### Requirement
Copy every line from the records below that holds the word "Frau".

Dataset entries
------------------------------------------------------------

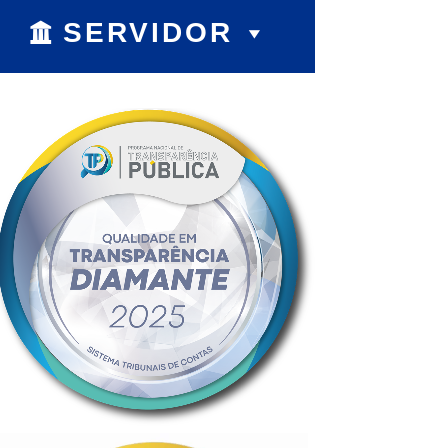
SERVIDOR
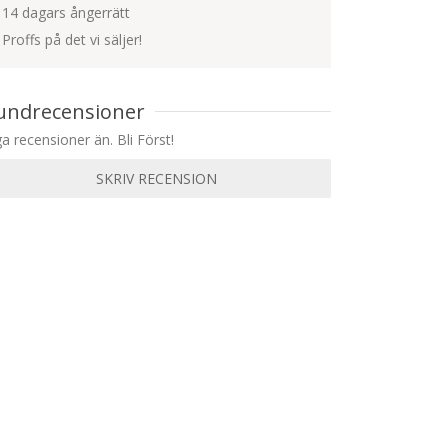
14 dagars ångerrätt
Proffs på det vi säljer!
undrecensioner
ga recensioner än. Bli Först!
SKRIV RECENSION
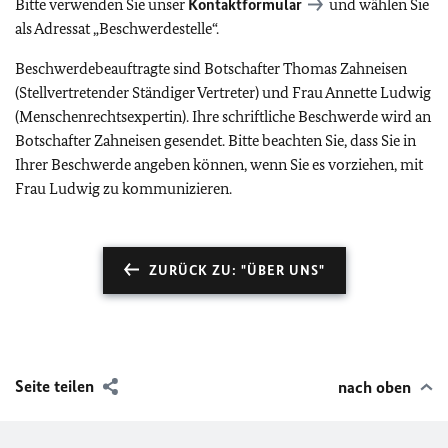
Bitte verwenden Sie unser
Kontaktformular
und wählen Sie
als Adressat „Beschwerdestelle“.
Beschwerdebeauftragte sind Botschafter Thomas Zahneisen
(Stellvertretender Ständiger Vertreter) und Frau Annette Ludwig
(Menschenrechtsexpertin). Ihre schriftliche Beschwerde wird an
Botschafter Zahneisen gesendet. Bitte beachten Sie, dass Sie in
Ihrer Beschwerde angeben können, wenn Sie es vorziehen, mit
Frau Ludwig zu kommunizieren.
ZURÜCK ZU: "ÜBER UNS"
Seite teilen
nach oben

------------------------------------------------------------

### Task answer
(Stellvertretender Ständiger Vertreter) und Frau Annette Ludwig
Frau Ludwig zu kommunizieren.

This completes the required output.